Nick Wagoner, a 29-year-old from Kansas City, stood in the waiting area at Discover Vision Centers in Leawood on Friday, while a laser eye surgery was performed in a glass-encased surgical suite behind him.
He was preparing to ditch the glasses and contacts he had worn since fifth grade and also one-up his brothers: They had their vision corrected with Lasik surgery, while Wagoner was about to experience the next generation of laser eye surgery, born of German technology and tested here in the Kansas City area.
“I’m a little nervous,” Wagoner said. “But I’m excited because it’s a newer procedure.”

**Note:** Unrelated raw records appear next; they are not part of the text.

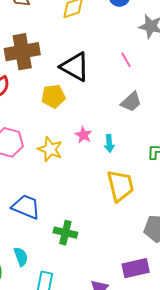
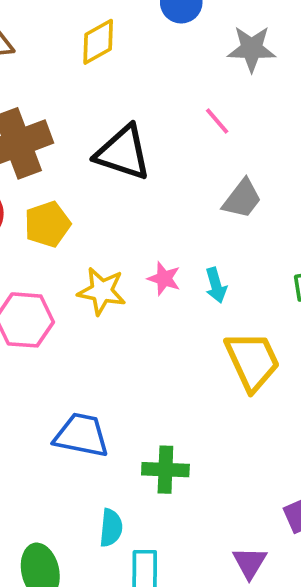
yellow pentagon: (53, 96) -> (47, 224), moved
yellow star: (50, 149) -> (102, 291), moved
cyan semicircle: (21, 257) -> (111, 528), moved, turned 36

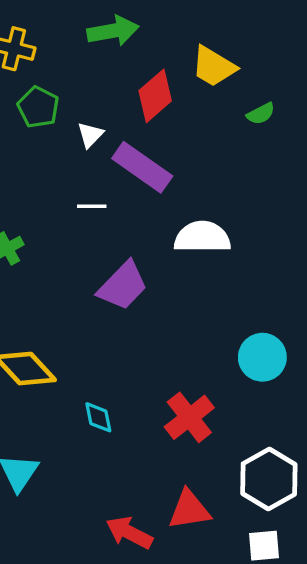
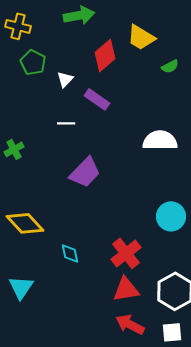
purple rectangle: (142, 167) -> (97, 99), size x0.7
white semicircle: (202, 237) -> (160, 140), moved
red triangle: (189, 510) -> (126, 289), moved
red arrow: (129, 533) -> (130, 324), moved

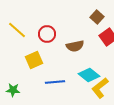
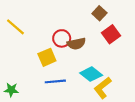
red circle: (47, 34) -> (62, 38), moved
yellow square: (34, 60) -> (47, 57), moved

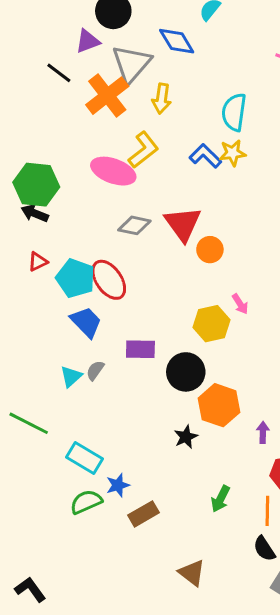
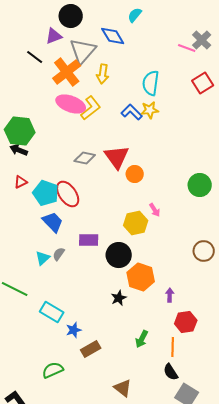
pink ellipse: (113, 171) -> (71, 104), moved
green semicircle: (86, 502) -> (53, 370), moved

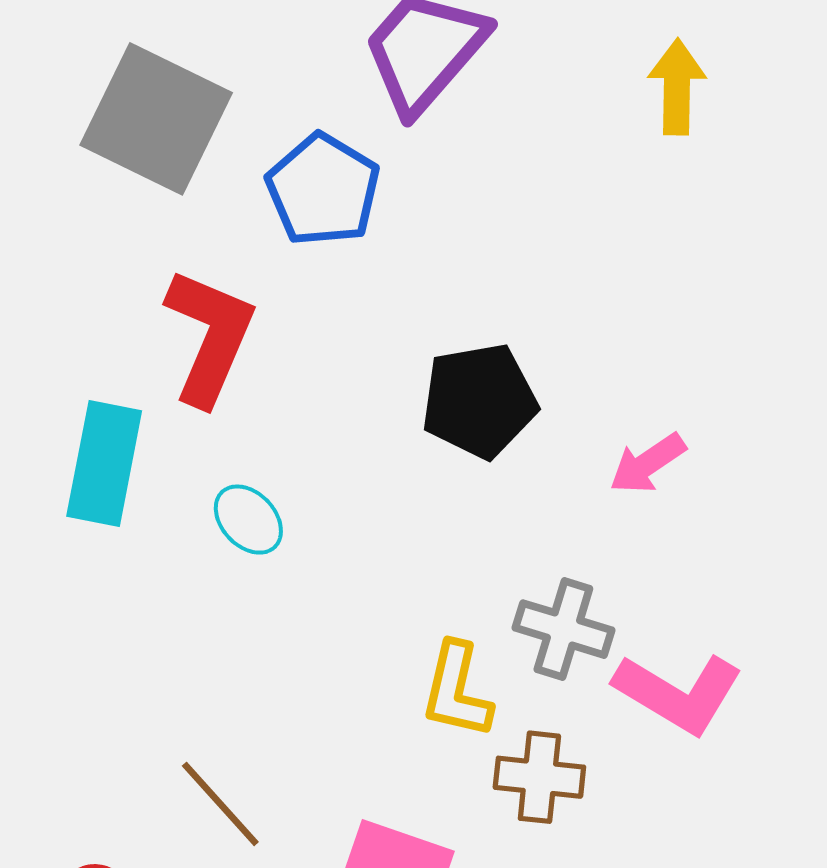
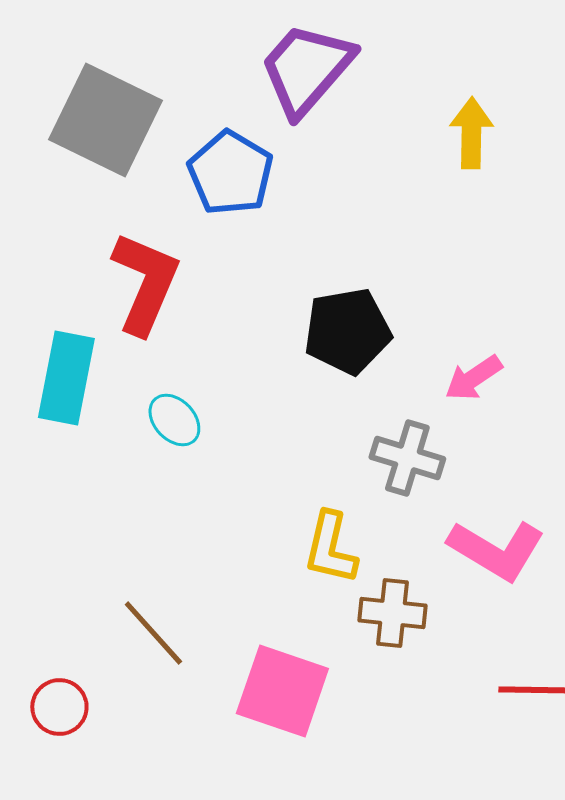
yellow arrow: (677, 87) -> (471, 133), moved
gray cross: (563, 629) -> (407, 458), moved

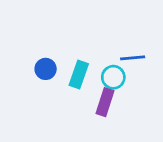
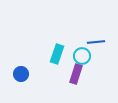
blue circle: (46, 69) -> (21, 74), moved

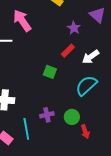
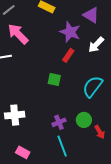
purple star: (74, 28) -> (70, 32), size x1.5
white arrow: (91, 57) -> (96, 45), moved
cyan line: (26, 129) -> (62, 146), moved

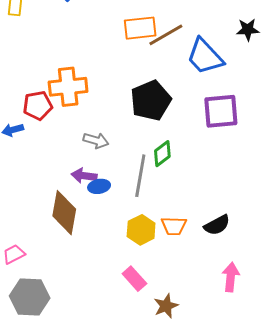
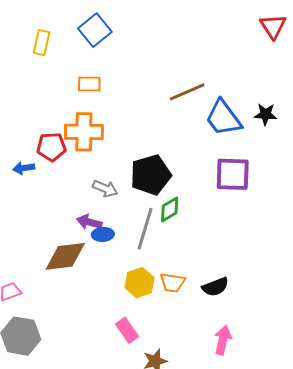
orange rectangle: (140, 28) -> (89, 84), moved, size x0.7
black star: (248, 30) -> (265, 114), moved
black pentagon: (151, 100) -> (151, 175), moved
brown diamond: (64, 213) -> (65, 256), turned 66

Wagoner’s surgeon, Dr. John Doane, said the Small Incision Lenticule Extaction, or SMILE, procedure has overtaken Lasik as the most common laser eye surgery in other countries and soon will do the same in the United States.
“The incision we make now is about one-tenth the size of Lasik,” Doane said. “Lasik is a small incision, but this is even smaller.”
That means less disruption to the natural biomechanical structure of the cornea and less nerve damage, Doane said, which ultimately means a quicker recovery and less dry eye for the patient.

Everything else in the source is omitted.